A Note on Extending Tensorflow, PyTorch, Theano and Torch for Deep Learning on Custom Data Structures

I spent the last few days investigating how to extend popular deep learning libraries such as Tensorflow, PyTorch, Theano or Torch with custom (non-tensor) data structures. This article is meant as a brief note on what I found out. Also let me know your thoughts in the comments.

All the mentioned libraries are essentially built upon graphs of tensor operations. If these tensor operations support differentiation (i.e. backward passes are implemented), they lend themselves to large-scale deep learning, usually utilizing GPU acceleration. As such, these libraries are heavily built upon multi-dimensional tensors, usually dense (although some libraries offer support of sparse tensors).

However, deep learning is not only interesting on dense tensors. Especially for sparse data and in higher-dimensions, other data structures as well as different operations become interesting. Some examples include OctNet [], sparse 3d convolutional networks [] or Vote3Deep [] to name some of my recent readings. These all introduce different data structures or some sort of specialized convolution operations.

In the following I want to describe my impression of how (or whether) to extend the mentioned libraries to custom data structures. The motivation is to use one of the libraries as experimental framework and convenient interfacing of C++/CUDA code (in which the data structures are probably implemented) to a simple scripting language such as Python or LUA.

Tensorflow

Tensorflow provides a detailed guide on how to add custom operations: Adding a New Op. Examples can also be found in some of my recent snippets:

However, these example do not tackle the question of how to define custom operations on non-tensor data structures. After spending some days studying Tensorflow's source code (in particular, the core framework), it became clear that Tensorflow is build upon and around Eigen's tensor module. At this point I want to mention that this README gives a short overview of Eigen's tensor module. Overall, I got the impression that it will be very (very) labor-intensive to integrate custom data structures into the core framework directly.
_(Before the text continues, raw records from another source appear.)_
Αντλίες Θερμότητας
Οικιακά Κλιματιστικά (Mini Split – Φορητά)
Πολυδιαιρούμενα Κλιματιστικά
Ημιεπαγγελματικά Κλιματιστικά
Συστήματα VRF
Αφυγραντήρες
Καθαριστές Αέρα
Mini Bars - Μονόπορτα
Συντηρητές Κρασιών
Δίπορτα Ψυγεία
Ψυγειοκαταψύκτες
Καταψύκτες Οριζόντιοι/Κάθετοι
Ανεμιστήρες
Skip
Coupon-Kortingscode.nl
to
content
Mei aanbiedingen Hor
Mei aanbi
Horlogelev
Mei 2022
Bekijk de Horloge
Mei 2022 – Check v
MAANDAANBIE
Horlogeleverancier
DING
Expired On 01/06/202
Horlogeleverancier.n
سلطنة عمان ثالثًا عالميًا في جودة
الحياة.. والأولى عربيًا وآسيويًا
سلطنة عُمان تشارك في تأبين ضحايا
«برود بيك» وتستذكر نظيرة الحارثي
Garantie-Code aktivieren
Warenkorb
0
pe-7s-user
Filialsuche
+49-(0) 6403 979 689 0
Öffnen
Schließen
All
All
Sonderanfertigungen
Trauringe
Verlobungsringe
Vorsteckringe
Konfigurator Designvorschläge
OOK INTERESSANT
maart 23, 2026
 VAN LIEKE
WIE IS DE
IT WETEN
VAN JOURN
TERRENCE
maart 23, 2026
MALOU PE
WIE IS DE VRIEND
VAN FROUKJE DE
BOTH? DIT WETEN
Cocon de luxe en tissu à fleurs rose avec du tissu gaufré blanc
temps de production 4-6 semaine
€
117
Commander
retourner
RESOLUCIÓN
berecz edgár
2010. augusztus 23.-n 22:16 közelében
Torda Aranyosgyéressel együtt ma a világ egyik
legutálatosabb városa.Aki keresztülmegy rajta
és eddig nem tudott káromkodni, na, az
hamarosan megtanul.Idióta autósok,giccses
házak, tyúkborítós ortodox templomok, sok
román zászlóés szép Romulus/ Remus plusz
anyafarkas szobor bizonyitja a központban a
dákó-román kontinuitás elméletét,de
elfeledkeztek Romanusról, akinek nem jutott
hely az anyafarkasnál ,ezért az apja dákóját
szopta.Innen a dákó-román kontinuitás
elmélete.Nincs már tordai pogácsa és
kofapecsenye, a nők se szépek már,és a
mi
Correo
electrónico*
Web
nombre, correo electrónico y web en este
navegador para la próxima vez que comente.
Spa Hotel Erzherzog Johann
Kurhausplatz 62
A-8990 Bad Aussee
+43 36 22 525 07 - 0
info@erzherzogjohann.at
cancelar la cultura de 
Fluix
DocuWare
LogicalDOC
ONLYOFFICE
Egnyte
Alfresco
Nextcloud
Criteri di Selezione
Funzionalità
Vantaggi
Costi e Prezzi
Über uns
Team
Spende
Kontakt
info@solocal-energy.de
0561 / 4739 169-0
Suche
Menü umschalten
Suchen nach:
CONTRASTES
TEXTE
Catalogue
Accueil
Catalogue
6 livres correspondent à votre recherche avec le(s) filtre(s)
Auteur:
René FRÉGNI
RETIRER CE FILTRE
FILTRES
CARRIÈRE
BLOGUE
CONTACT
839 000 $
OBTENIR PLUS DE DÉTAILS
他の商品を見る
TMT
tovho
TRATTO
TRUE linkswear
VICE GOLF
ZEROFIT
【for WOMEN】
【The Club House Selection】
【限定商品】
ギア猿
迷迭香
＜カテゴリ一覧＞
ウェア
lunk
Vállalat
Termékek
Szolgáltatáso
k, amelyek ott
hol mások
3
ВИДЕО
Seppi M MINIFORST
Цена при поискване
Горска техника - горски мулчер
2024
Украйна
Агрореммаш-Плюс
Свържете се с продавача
While this sounds pessimistic, there might still be hope. One option might be to express the data structure of interest as set of Tensorflow tensors. Implemented in C/C++, each data structure is inherently built upon arrays — these can easily be wrapped as tensors.

/// Tensor to array conversion.
/// @author David Stutz
template<typename T, int NDIMS>
class TensorConversion {
public:
  
  /// Access the underlying data pointer of the tensor.
  /// @param tensor
  /// @return
  static T* AccessDataPointer(const tensorflow::Tensor &tensor) {
    // (1) get the underlying Eigen tensor; there are also
    // the .matrix and .vector methods for matrix and vector sizes.
    auto tensor_map = tensor.tensor<T, NDIMS>();
    // (2) Get the underlying array from the tensor.
    auto array = tensor_map.data();
    // (3) Return the array.
    return const_cast<T*>(array);
  }
};

The above example illustrates how to access the underlying data array given a tensorflow::Tensor:

The Eigen tensor is accessed using the .tensor method — in general Tensorflow also provides .vector and .matrix methods.
Given the Eigen tensor, the array can be obtained using the .data method.
After casting to the correct type, the corresponding pointer is returned.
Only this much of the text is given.